Mining firms still unhappy with Palace rules, may go to SCBy Doris C. Dumlao
Philippine Daily Inquirer
MANILA, Philippines—Philippine miners see no relief from the latest revisions proposed by Malacañang on the implementing guidelines of a much-debated national mining policy and they thus keep the option to challenge the framework in court.
Philex Mining senior vice president Mike Toledo told reporters after a local forum of The Asset magazine that the recently proposed revisions made it appear that the government’s Mining Industry Coordinating Council (MICC) had heeded the call of the industry to revisit the provisions deemed as illegal by the Chamber of Mines of the Philippines. “They came up with these revisions which we feel are still not enough,” he said.
During the forum, Toledo said the proposed revisions to the implementing rules and regulations (IRR) of EO 79 were still full of “constitutional infirmaries” and would still make the operating environment difficult for mining firms.
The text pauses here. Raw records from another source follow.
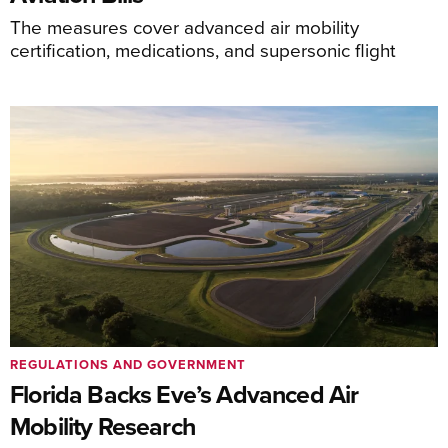
The measures cover advanced air mobility
certification, medications, and supersonic flight
REGULATIONS AND GOVERNMENT
Florida Backs Eve’s Advanced Air
Mobility Research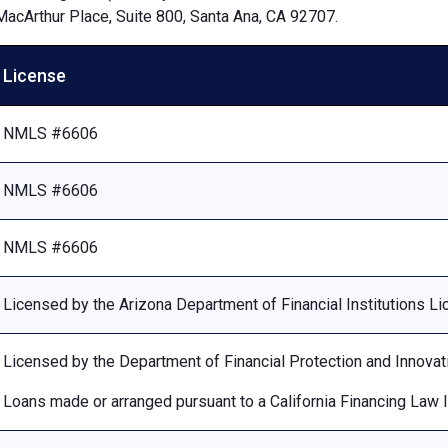
MacArthur Place, Suite 800, Santa Ana, CA 92707.
License
NMLS #6606
NMLS #6606
NMLS #6606
Licensed by the Arizona Department of Financial Institutions 
Licensed by the Department of Financial Protection and Innovat
Loans made or arranged pursuant to a California Financing Law 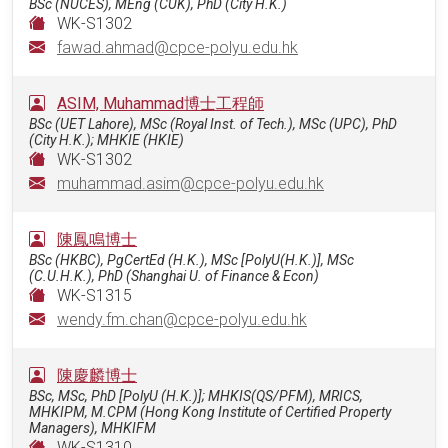
BSc (NUCES), MEng (CUK), PhD (City H.K.)
WK-S1302
fawad.ahmad@cpce-polyu.edu.hk
ASIM, Muhammad博士工程師
BSc (UET Lahore), MSc (Royal Inst. of Tech.), MSc (UPC), PhD
(City H.K.); MHKIE (HKIE)
WK-S1302
muhammad.asim@cpce-polyu.edu.hk
陳鳳鳴博士
BSc (HKBC), PgCertEd (H.K.), MSc [PolyU(H.K.)], MSc
(C.U.H.K.), PhD (Shanghai U. of Finance & Econ)
WK-S1315
wendy.fm.chan@cpce-polyu.edu.hk
陳慶麟博士
BSc, MSc, PhD [PolyU (H.K.)]; MHKIS(QS/PFM), MRICS,
MHKIPM, M.CPM (Hong Kong Institute of Certified Property
Managers), MHKIFM
WK-S1310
“It’s still our position that there’s a need to sit down and clear certain things with government. There’s still a lot of uncertainty with regards to revised IRR,” Toledo said, noting that the Chamber met on Tuesday to come up with its list of recommendations on questioned provisions.
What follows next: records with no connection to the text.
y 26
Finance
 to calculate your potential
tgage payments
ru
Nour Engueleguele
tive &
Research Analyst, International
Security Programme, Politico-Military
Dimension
“Hopefully we’ll come up with workable solution, otherwise, I can’t see no other recourse of alternative but to question it in court,” said Toledo, a lawyer.
On Monday, it was announced that the MICC had agreed to revise sections 3, 7, and 9 of the IRR of Mining Executive Order No. 79.
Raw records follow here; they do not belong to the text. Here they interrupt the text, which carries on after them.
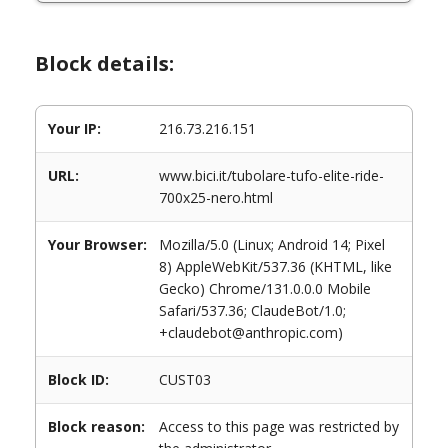
Block details:
Your IP:
216.73.216.151
URL:
www.bici.it/tubolare-tufo-elite-ride-
700x25-nero.html
Your Browser:
Mozilla/5.0 (Linux; Android 14; Pixel
8) AppleWebKit/537.36 (KHTML, like
Gecko) Chrome/131.0.0.0 Mobile
Safari/537.36; ClaudeBot/1.0;
+claudebot@anthropic.com)
Block ID:
CUST03
Block reason:
Access to this page was restricted by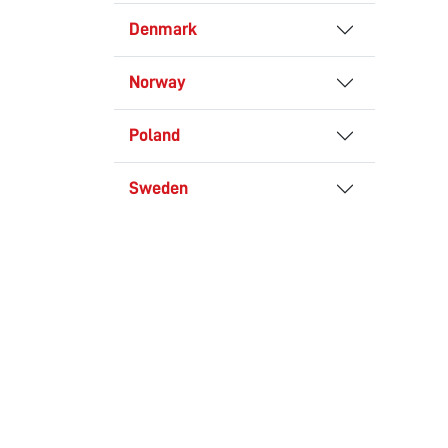
Denmark
Norway
Poland
Sweden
On Sec. 3, the MICC defines “expired mining tenements” to refer to mining contract/agreements whose 25- or 50-year term has lapsed: Provided, in the case of the initial 25-year term, the mining contract/agreement shall be considered expired if the parties concerned fail to agree on the terms of the renewal.
On Section 7, the revision states that no new Mineral Agreements shall be entered into until a legislation rationalizing existing revenue sharing schemes and mechanisms shall have taken effect. In the case of expansion of existing contract areas, the same shall be subject to existing laws, provided, further, that the national government-owned mining assets may be subject to the Financial or Technical Assistance Agreement (FTAA).
Under Sec. 9, the framework seeks a competitive bidding for mining rights and mining tenements over areas with known and verified mineral resources and reserves, including those owned by the government and all expired tenements. Mining contractors whose tenements are expiring from Sept. 1, 2012, to April 30, 2013, shall be given 30 calendar days to file renewal applications. Those mining contractors whose tenements expire after April 30, 2013, should file their renewal applications not later than six months prior to the expiry of their mining contracts/agreements.
Toledo explained that the revision did not alleviate concerns on the termination of mining contracts after 25 years versus the provision in the Mining Act that these could be automatically renewed for another 25 years and revised only if mutually agreed upon by the parties. “So the net effect is still (that) the contract has been shortened in clear violation of the Mining Act in clear violation of the Constitution which provides respect for the sanctity of contracts,” Toledo said.
To its credit, Toledo said the mining EO had two redeeming provisions. First, he said this IRR affirmed the primacy of national laws over local laws. This is deemed as useful especially in cases when local government units would implement local regulations that would hamper the industry, such as a ban on open pit mining.
Another good point was the reduction in red tape, Toledo said. As an example, he said, exploration permits could be released within six months.